Let's say I wanted a robot to take out my trash. It sounds simple but there are so many incredibly difficult tasks when you break it down, each with a near-infinite number of variations in different homes:
- First, learn where in the house it is, and how to get to it. * Is it in a drawer? What kind of drawer, how to open it? * Is it a plastic garbage bag in a bin, with a foot lever? In a drawer? - How does the robot lift out a plastic bag, replace the plastic bag? We don't have the dexterity to do this yet * What happens when the plastic bag gets caught slightly on a corner, or begins to rip? - Let's say we pick up the plastic bag, now we need to move to a door that will take us out of the house * Are there stairs, pets, children, other obstacles that could get in the way? Just this bullet point here could be harder than self-driving cars, which is far from solved * How do we interact with the door to open it? Is it a round knob, is there a deadbolt to unlock, does the door swing outward or inwards?
...etc
This probably barely scratches the surface on all of the variability inside of a home, and yet a small kid can do all this without even thinking, while even a small subset of these problems probably requires billions of dollars to solve in a controlled/closed environment.

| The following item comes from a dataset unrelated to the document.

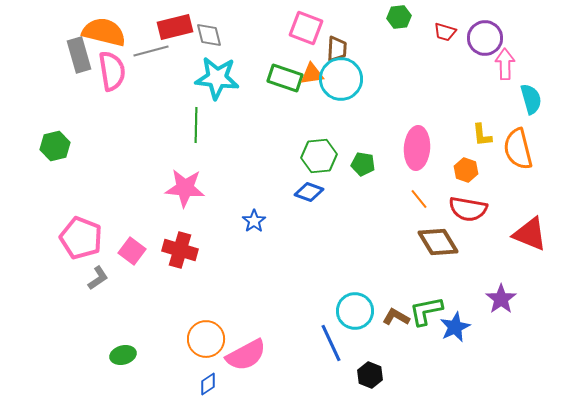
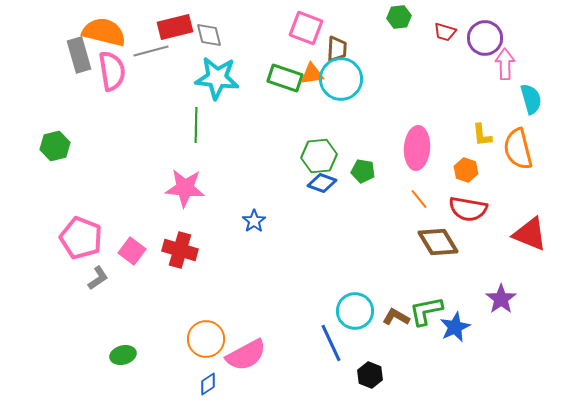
green pentagon at (363, 164): moved 7 px down
blue diamond at (309, 192): moved 13 px right, 9 px up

Maybe humanoid robot teleoperation + artificial intelligence will get us there, that's the pipe dream of a lot of these humanoid robot companies. But then they need to make money and out-compete some young/lower-skilled workers happy to do things for $10/hour. At which point one wonders how these companies will make money to justify the insane R&D needed for even the simplest of tasks. But hey the same story has played out in other industries where robots have outplaced low-skilled labor. The difference though is that these environments have been heavily controlled, i.e. the same few steps to assemble a widget, the same motions to clean the same type of object, etc.